Find yourself bored? Need a little excitement? … an adrenaline rush? This week all you may need do is find a crowded room and shout “Kavanaugh!”… and dive for cover. Let the melee begin.
The Kavanaugh hearing of the Senate Judiciary Committee was quite the divisive spectacle last week. Now that issue has been passed on to the Senate, we are no doubt going to be afforded even more drama. One cannot but weary of it all … saddened as we watch the nation subjected to yet another trial of faith in its government. It seems that one of the antagonists is, how shall we say … “diverging” from truth rather a bit. But … which? That’s the quandary for both honest spectator and nation. Did the one do what she has alleged and is lying with his denial? Or is the other telling a fictitious tale for political purpose? A proverbial “he said, she said” dilemma.
We may never come to a full knowledge of the truth unless one being untruthful ‘fesses up, which hardly seems likely … and always there will linger doubts by proponents of either “side” regardless—members of which possibly more motivated by ideologies than a real search for truth. After all, “the first casualty of war is truth.” The same very often goes also for politics.
But, the larger moral issue being showcased in all its nefarious infamy is the damage which can be accomplished by deceit. Though President Trump is often pilloried for his references to “fake news”, it doesn’t take a great deal of perusal to realize that he is not altogether incorrect, and slanted news not all that difficult to find, regardless of political position. Certainly, mistakes happen, but purposeful obfuscation, confusion or downright deceit by media—be it national, local or (un)social—can be a most destructive force.

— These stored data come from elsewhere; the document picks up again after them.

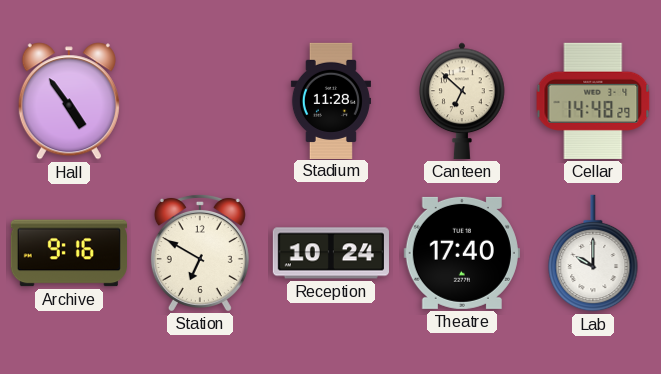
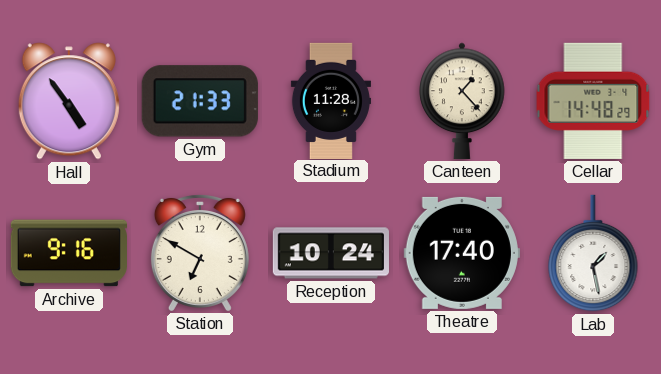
Gym: none -> 21:33
Canteen: 6:52 -> 1:23
Lab: 10:00 -> 1:28
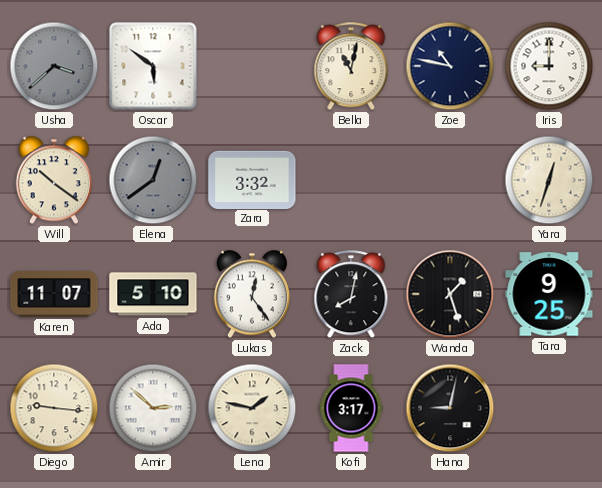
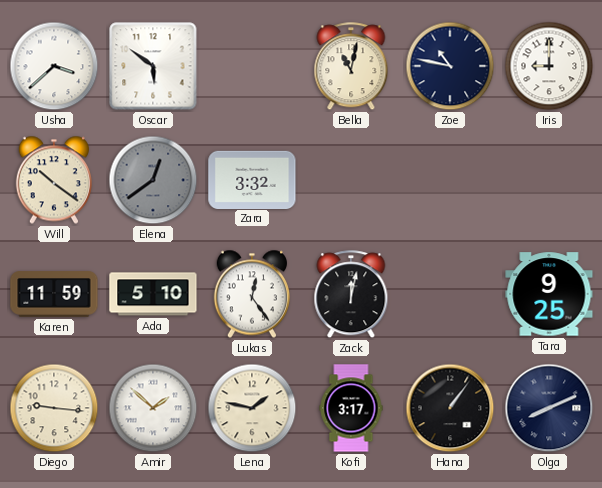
Usha dial: grey -> white
Yara: 12:33 -> none
Karen: 11:07 -> 11:59
Zack: 8:02 -> 12:02
Wanda: 1:27 -> none
Amir: 2:52 -> 1:52
Hana: 9:02 -> 1:06
Olga: none -> 8:11
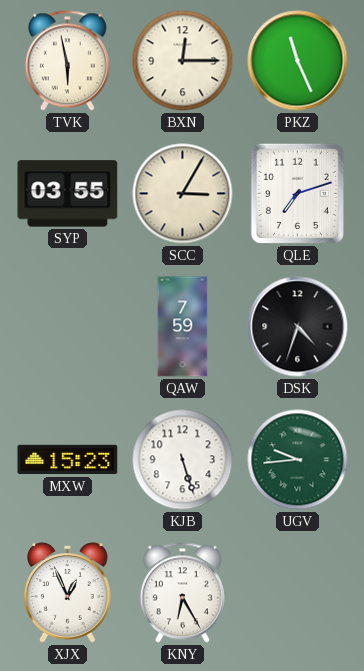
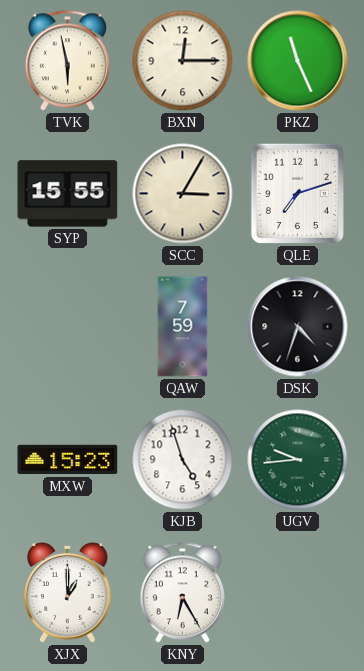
SYP: 03:55 -> 15:55
KJB: 5:27 -> 4:57
XJX: 12:56 -> 1:00
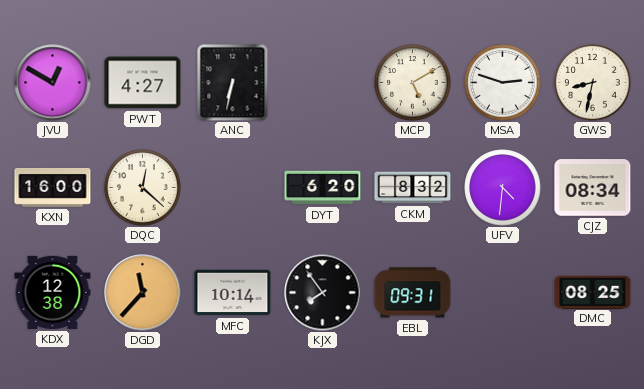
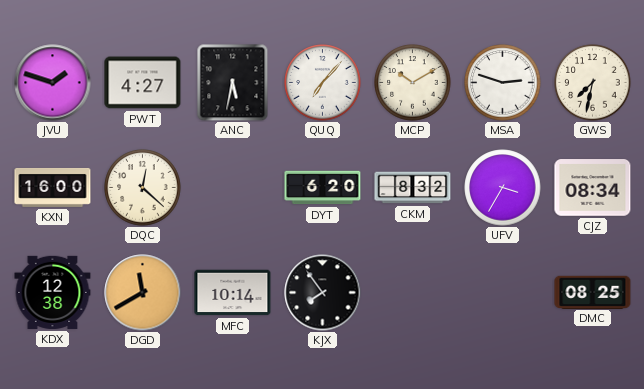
JVU: 12:50 -> 1:48
ANC: 6:32 -> 5:32
QUQ: none -> 7:07
MCP: 5:10 -> 10:10
GWS: 8:32 -> 7:32
UFV: 4:31 -> 3:35
DGD: 11:37 -> 11:40
EBL: 09:31 -> none
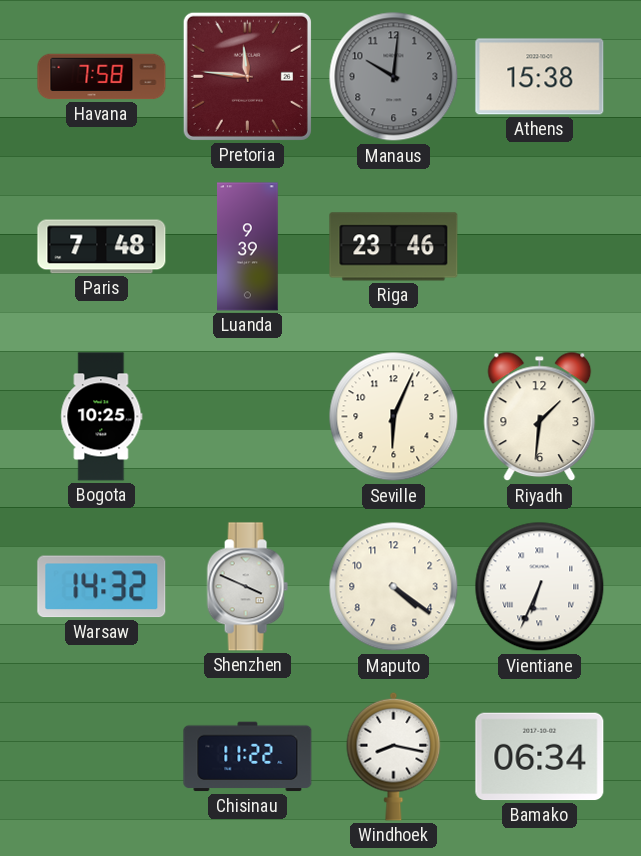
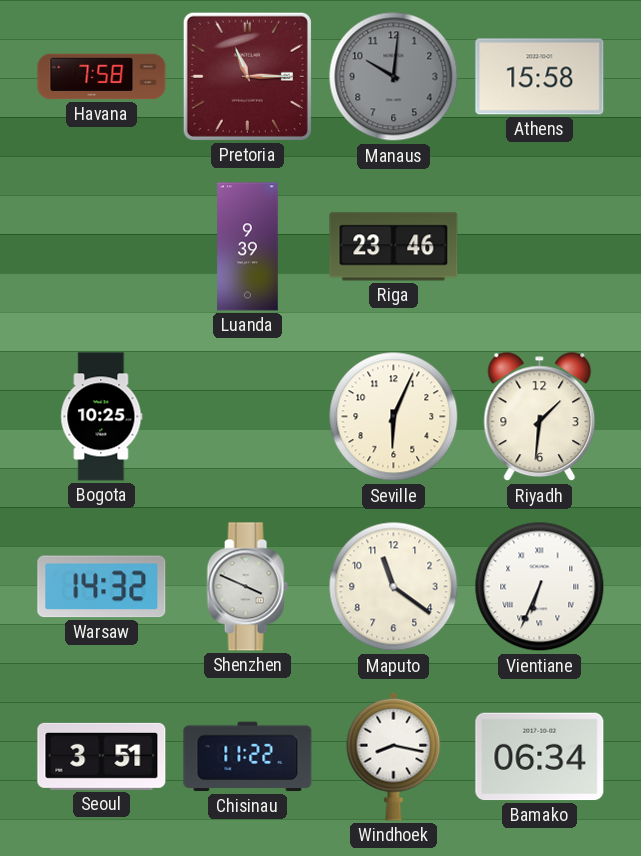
Pretoria: 11:46 -> 11:15
Athens: 15:38 -> 15:58
Paris: 7:48 -> none
Maputo: 4:21 -> 11:21
Seoul: none -> 3:51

The media is sometimes referred to as the “fourth branch of government”, and the Bill of Rights includes very pointedly: “Congress shall make no law … abridging the freedom of speech, or of the press.” Such freedom, however, presupposes—and imposes a grave duty—of seeking and transmitting truth. After all, how can a person possibly make well-reasoned, informed decisions when facts are purposely slanted, skewed, omitted or just plain fabricated? Because this often happens in various publications, we find ourselves having to be like those in the intelligence community … or, more applicably for Los Alamos, scientists: piecing together what is known with certainty, what seems likely, and deciding which data are adulterated, aberrations, or simply wrong.
It’s quite the misfortune for our nation that all sides can’t simply adhere to truth. After all, does not truth help advance society toward greater good rather than toward regression, as it seems like we’re heading? After all, can we so certain of our own position and reasoning that we cannot brook challenges or honest debate? Have any of us never been wrong? Why do we not demand truth? Sometimes, though, many seem determined to prove the truth of the cynicism: “Lying is the only art form that the public sanctions and instinctively prefers to reality.” (Jean Cocteau, Diary of an Unknown).
And so, as always … to fortify ourselves to seek the good, we resort to the wisdom of scripture, which exhorts us to “…[put] away falsehood, let everyone speak the truth with his neighbor, for we are members one of another.” (Ephesians 4:25) St. Paul here speaks of the greater body of Christian believers, but the sentiment works as well for the members of a nation … or a family, or any group bound together by common loyalty or community. One Proverb seems most applicable in our day: “There are six things which the LORD hates, seven which are an abomination to him: haughty eyes, a lying tongue … a heart that devises wicked plans, feet that make haste to run to evil, a false witness who breathes out lies, and a man who sows discord among brothers.” (Proverbs 6:16-19)
“Oh! what a tangled web we weave / When first we practise to deceive!” … the wise words of Sir Walter Scott in his poem “Marmion”. Sadly, many believe that they can “get away” with lying, yet each incident brings with it both destructive force and personal disgrace—proving even more adamantly that the person is unworthy of trust. As Ralph Waldo Emerson wrote: “Every violation of truth is not only a sort of suicide in the liar, but is a stab at the health of human society.” (“Prudence,” Essays: First Series (1841))
“…you will know the truth, and the truth will make you free…” (John 8:32), Jesus says in reference to Himself and His teaching, but applicable in every aspect of life. Only in truth will we find freedom, else we get stuck in that tangled web of Sir Walter—whether it be of our own, or someone else’s, weaving. In falsehood there is cowardice—fear of truth. Let us, then, have the courage and integrity to always seek truth … first and foremost by observing it in our everyday lives.